Society inside companies

Last week the small but influential software company, Basecamp, made some internal policy changes. You can read their (much-amended) public announcement, as well as some well-informed background and a follow-up. There were six changes listed, but the one that got the most attention was “No more societal and political discussions on our company Basecamp account”. Four days later “roughly a third of the company’s 57 employees” had chosen to leave.

Clearly the changes were not popular. And while each leaver’s reasons will be their own, it’s not hard to imagine that the most publicly discussed change was one of the biggest influences.

In his public announcement co-founder Jason Fried said “we treat our company as a product”, and when a beloved product makes sudden changes it’s not unusual to see many users flee, because change is unsettling, and it forces people to re-evaluate their affiliation. It seems that model of company-as-product works for undesirable outcomes as well as desirable ones.

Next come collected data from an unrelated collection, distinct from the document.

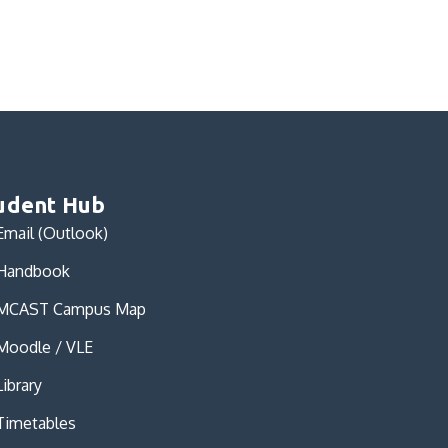
udent Hub
Email (Outlook)
Handbook
MCAST Campus Map
Moodle / VLE
Library
Timetables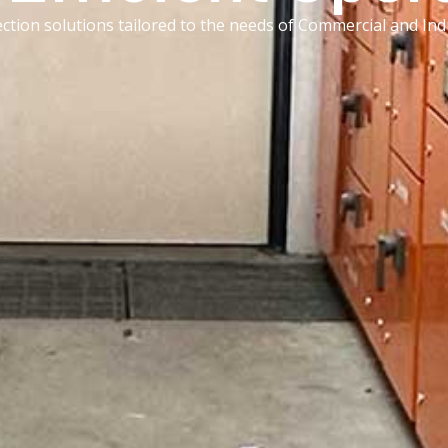
ection solutions tailored to the needs of Commercial and Indu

This is also the flipside of what I wrote a few weeks ago about companies taking a stand against external political decisions. Back then I said that in general companies do want their employees to be able to live decent lives, and they want to shape the company accordingly. They are shaping their part of society, the part that lies inside the company’s boundaries. The flipside is what’s happening here, that the employees also want to shape that part of society—their employer, the company—for the best. That sometimes means debating issues when the answers are not obvious to everyone involved. Not everyone will care about that, of course; some people are happy to live the bulk of their lives outside the company. But for some, life inside the company is a big part of their lives.

By taking away the ability to discuss social issues Basecamp seems to have taken from many employees their ability to shape the bit of society that lies inside the company’s boundaries. It’s a loss for those employees, and it’s a shame for Basecamp that many of them chose, therefore, to spend their working lives elsewhere.